Eğitim programı, Öğrencilerin
istenilen hedeflere ulaşmasını sağlayacak, organize edilmiş bilgilerin ve etkinliklerin
tümüdür.
Başka bir tanıma bakarsak; Bir eğitim
kurumunun çocuklar, gençler ve yetişkinler için sağladığı, milli eğitim ve
kurumun amaçlarının gerçekleştirilmesine yönelik tüm faaliyetleri kapsayan öğretme
planıdır.
Eğitim
programının amacı, içinde bulunduğu toplumun kültürü ile çağın
gerekliliğine ve yeterliliğine sahip, yaratıcı, hayatla barışık, çevresiyle
uyumlu, sorgulayıcı, özgüvenli, karar alabilen ve bu kararların sorumluluğunu alabilen,
girişimci, kararlı, kendisini ve özgürlüğünü önemseyen, kendine karşı saygısı
olan bireyler yetiştirmek olmalıdır.
Eğitim program tasarımı; öğrenci merkezli
ve öğrencinin gelişimine uygun olarak yapılan eğitim programı öncelikle
en iyi öğretim ve öğrenim nasıl olmalıdır? Sorusuna cevap vermelidir.
Öğretim
programları, eğitim hedeflerine uygun olarak; özne olarak bireyi ve bireyin
yetenek ilgi ve ihtiyaçlarına (bilişsel, duygusal, toplumsal, psikomotor,
biyolojik, fizyolojik) uygun program tasarımını içermelidir. Bu gelişimi
paralel olarak izlemeyen eğitim sistemi ve öğrenme-öğretme süreci,
dünyadan kopuk olacak ve amacına ulaşmayacaktır.
Klasik
eğitim kuramları, davranışçı süreci de içeren bir eğitim anlayışını temel
almaktadır.”
Son yıllarda
araştırmacılar Beyin temelli öğrenme süreci üzerinde çalışmalar
yapmaktadır. Bu süreçte öğrenciyi aktifleştiren ve merkeze alan
öğrenmeyi hedefler. Her birey farklıdır ve farklı öğrenir cümlesi
çözüm noktamızın başlangıcıdır.
Beyinde öğrenme nasıl gerçekleşir sorusunun
cevabını Çoklu Zekâ Kuramını açıklamaktadır. “Beyin temelli öğrenme araştırmalarına
göre beynin yapısına ve işlevine dayalı olarak beynin nasıl çalıştığını
anlayarak öğrenme ve öğretmeyi en üst düzeye çıkarma anlayışıdır.

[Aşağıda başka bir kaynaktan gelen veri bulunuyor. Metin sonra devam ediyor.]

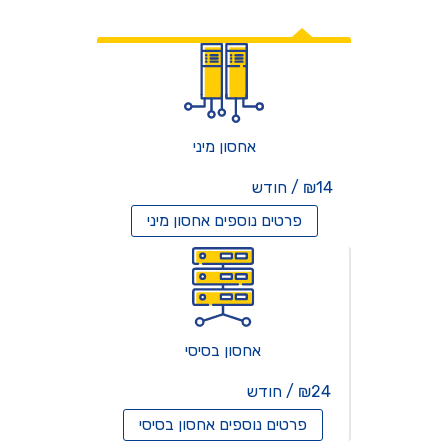
אחסון אתרים
אחסון מיני
₪14 / חודש
פרטים נוספים
אחסון מיני
אחסון בסיסי
₪24 / חודש
פרטים נוספים
אחסון בסיסי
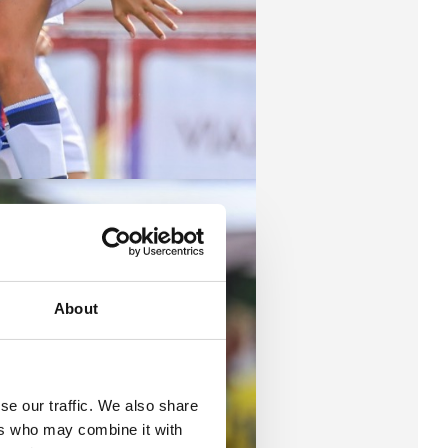
About
se our traffic. We also share
ers who may combine it with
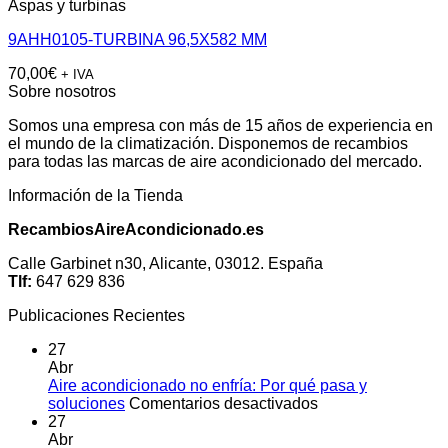
Aspas y turbinas
9AHH0105-TURBINA 96,5X582 MM
70,00
€
+ IVA
Sobre nosotros
Somos una empresa con más de 15 años de experiencia en
el mundo de la climatización. Disponemos de recambios
para todas las marcas de aire acondicionado del mercado.
Información de la Tienda
RecambiosAireAcondicionado.es
Calle Garbinet n30, Alicante, 03012. España
Tlf:
647 629 836
Publicaciones Recientes
27
Abr
Aire acondicionado no enfría: Por qué pasa y
en
soluciones
Comentarios desactivados
Aire
27
acondicionado
Abr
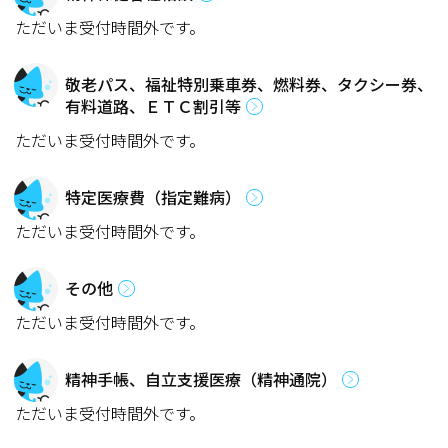
ただいま受付時間外です。
敬老パス、福祉特別乗車券、燃料券、タクシー券、
有料道路、ＥＴＣ割引等
ただいま受付時間外です。
特定医療費（指定難病）
ただいま受付時間外です。
その他
ただいま受付時間外です。
精神手帳、自立支援医療（精神通院）
ただいま受付時間外です。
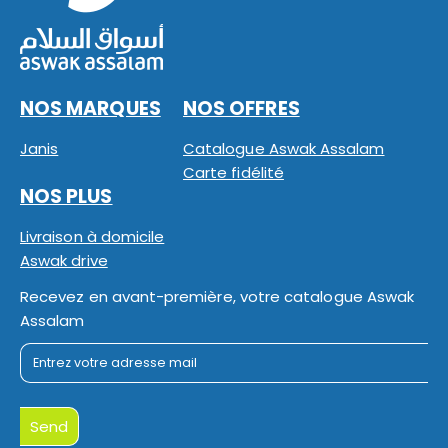
NOS MARQUES
NOS OFFRES
Janis
Catalogue Aswak Assalam
Carte fidélité
NOS PLUS
Livraison à domicile
Aswak drive
Recevez en avant-première, votre catalogue Aswak
Assalam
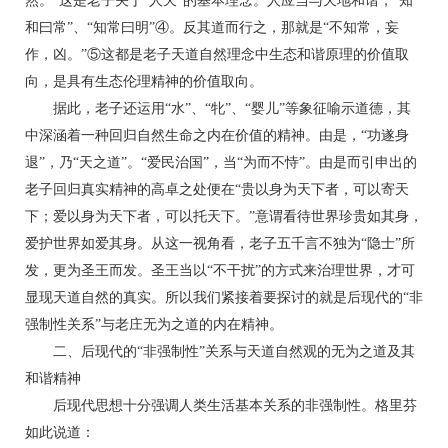
然。”这是老子关于“人天”的基本理念。人应当与天地和谐，“知
和曰常”、“知常曰明”④。反其道而行之，那就是“不知常，妄
作，凶。”⑤这都是老子天道自然理念中生态和谐原理的价值取
向，是具有生态伦理精神的价值取向。
据此，老子还运用“水”、“牝”、“婴儿”等象征喻示道德，其
中深涵着一种回归自然生命之内在价值的精神。由是，“功遂身
退”，乃“天之道”。“爱民治国”，当“为而不恃”。由是而引申出的
老子回归真实精神的高卓之处便在“贵以身为天下者，可以寄天
下；爱以身为天下者，可以托天下。”意谓看待世界珍贵如其身，
爱护世界如爱其身。从这一视角看，老子五千言不独为“隐士”所
发，更为圣王而发。圣王当以“不干扰”的方式来治理世界，才可
显现天道自然的真实。所以我们紧接着要探讨的就是后现代的“非
强制性关系”与老庄无为之道的内在精神。
二、后现代的“非强制性”关系与天道自然观的无为之道及其
和谐精神
后现代思想十分强调人类生活基本关系的非强制性。格里芬
如此说道：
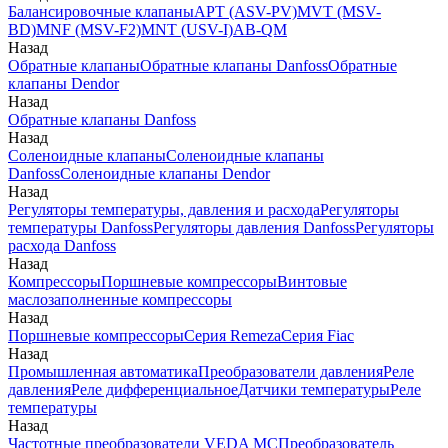
Балансировочные клапаны
APT (ASV-PV)
MVT (MSV-
BD)
MNF (MSV-F2)
MNT (USV-I)
AB-QM
Назад
Обратные клапаны
Обратные клапаны Danfoss
Обратные
клапаны Dendor
Назад
Обратные клапаны Danfoss
Назад
Соленоидные клапаны
Соленоидные клапаны
Danfoss
Соленоидные клапаны Dendor
Назад
Регуляторы температуры, давления и расхода
Регуляторы
температуры Danfoss
Регуляторы давления Danfoss
Регуляторы
расхода Danfoss
Назад
Компрессоры
Поршневые компрессоры
Винтовые
маслозаполненные компрессоры
Назад
Поршневые компрессоры
Серия Remeza
Серия Fiac
Назад
Промышленная автоматика
Преобразователи давления
Реле
давления
Реле дифференциальное
Датчики температуры
Реле
температуры
Назад
Частотные преобразователи VEDA MC
Преобразователь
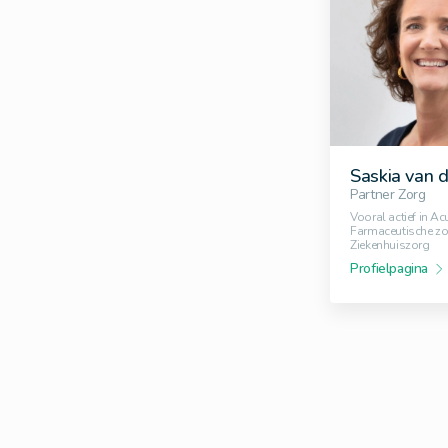
Saskia van d
Partner Zorg
Vooral actief in Ac
Farmaceutische zo
Ziekenhuiszorg
Profielpagina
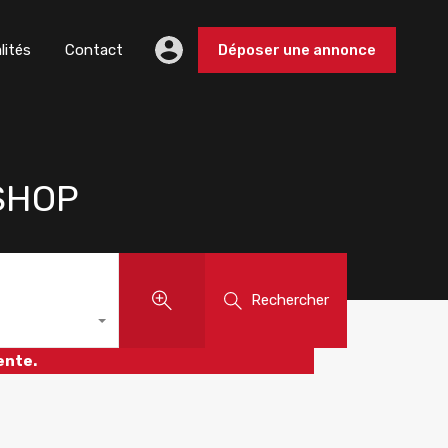
lités
Contact
Déposer une annonce
 SHOP
Rechercher
ente.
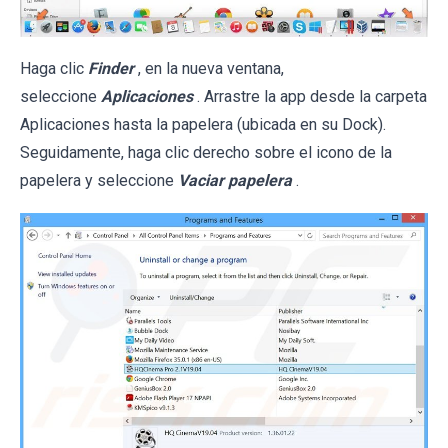
Haga clic
Finder
, en la nueva ventana,
seleccione
Aplicaciones
. Arrastre la app desde la carpeta
Aplicaciones hasta la papelera (ubicada en su Dock).
Seguidamente, haga clic derecho sobre el icono de la
papelera y seleccione
Vaciar papelera
.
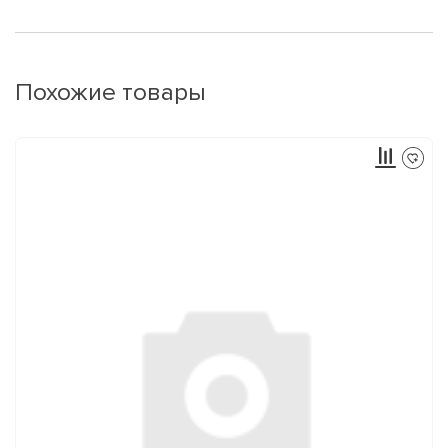
Похожие товары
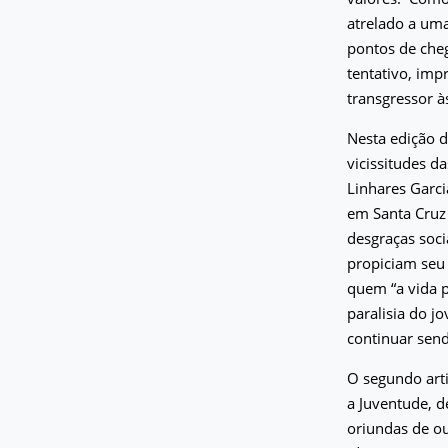
atrelado a uma
pontos de cheg
tentativo, imp
transgressor à
Nesta edição d
vicissitudes d
Linhares Garci
em Santa Cruz 
desgraças soci
propiciam seu
quem “a vida p
paralisia do j
continuar sen
O segundo art
a Juventude, d
oriundas de ou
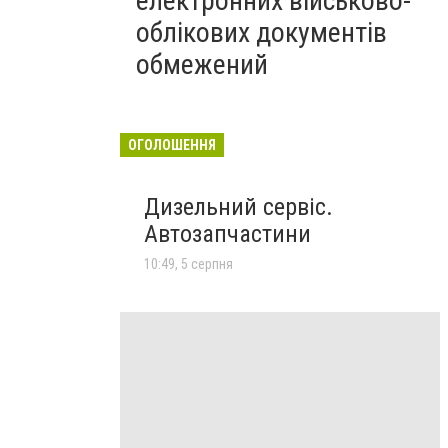
електронних військово-
облікових документів
обмежений
ОГОЛОШЕННЯ
Дизельний сервіс.
Автозапчастини
10:49, 5 серпня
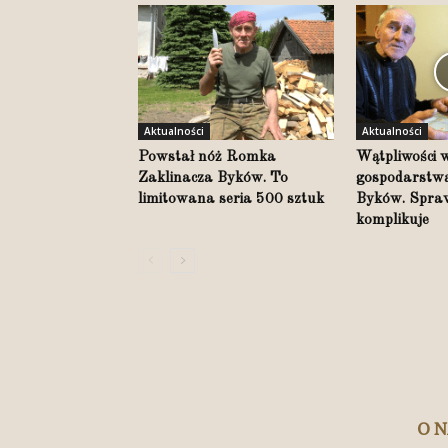
Aktualności
Aktualności
Powstał nóż Romka
Wątpliwości wo
Zaklinacza Byków. To
gospodarstwa
limitowana seria 500 sztuk
Byków. Spraw
komplikuje
O 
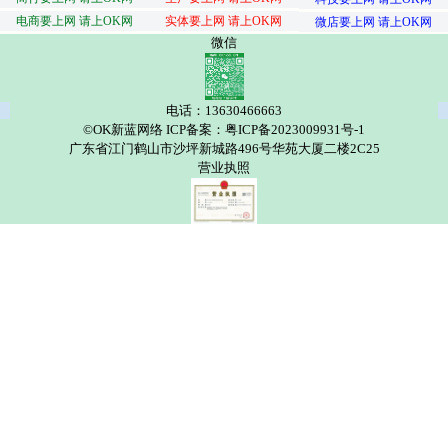
电商要上网 请上OK网
实体要上网 请上OK网
微店要上网 请上OK网
微信
电话：13630466663
©OK新蓝网络 ICP备案：粤ICP备2023009931号-1
广东省江门鹤山市沙坪新城路496号华苑大厦二楼2C25
营业执照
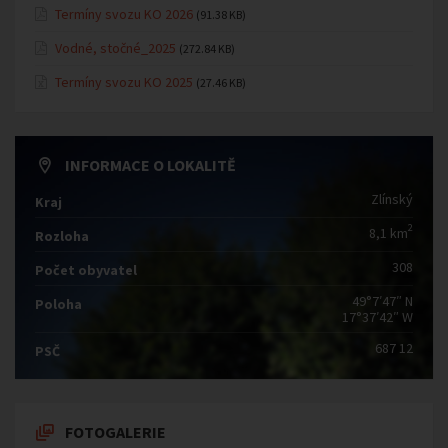
Termíny svozu KO 2026
(91.38 KB)
Vodné, stočné_2025
(272.84 KB)
Termíny svozu KO 2025
(27.46 KB)
INFORMACE O LOKALITĚ
Zlínský
Kraj
2
8,1 km
Rozloha
308
Počet obyvatel
49°7′47″ N
Poloha
17°37′42″ W
687 12
PSČ
FOTOGALERIE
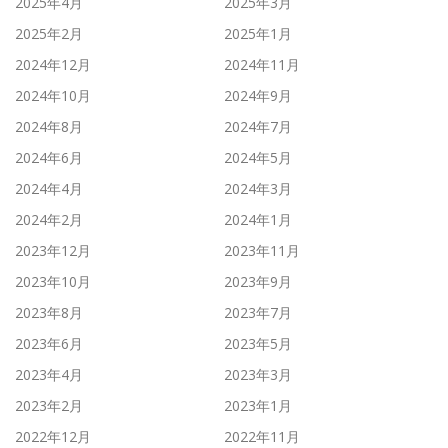
2025年4月
2025年3月
2025年2月
2025年1月
2024年12月
2024年11月
2024年10月
2024年9月
2024年8月
2024年7月
2024年6月
2024年5月
2024年4月
2024年3月
2024年2月
2024年1月
2023年12月
2023年11月
2023年10月
2023年9月
2023年8月
2023年7月
2023年6月
2023年5月
2023年4月
2023年3月
2023年2月
2023年1月
2022年12月
2022年11月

Her çocuğun içeriden ve dışarıdan aldığı
uyaranlar farklıdır. Alınan bu uyaranlar beynimizi uyarır. Beynimizi ne kadar
çok çalıştırırsak o kadar iyi verim alırız.
Beyin
temelli öğrenme aslında, düşünmeyi düşünme ve düşünmeyi öğrenme
yöntemidir.
Öğrenci merkezli ve yetenek ile ilgilerine
göre düzenlenmiş bir eğitim-öğretim programı ve çalışma etkinliği; öğrencinin
performansını artırarak başarıyı ortaya çıkartır. Öğretim yani ders programı,
ne kadar öğrenmesi hedeflenen kişiye özgüyse, o oranda başarılıdır. Her bireyin
zihinsel, bedensel ve duyuşsal gelişim özellikleri farklıdır. Dolayısıyla,
yetenek, ilgi ve yönelimleri de farklı olacaktır.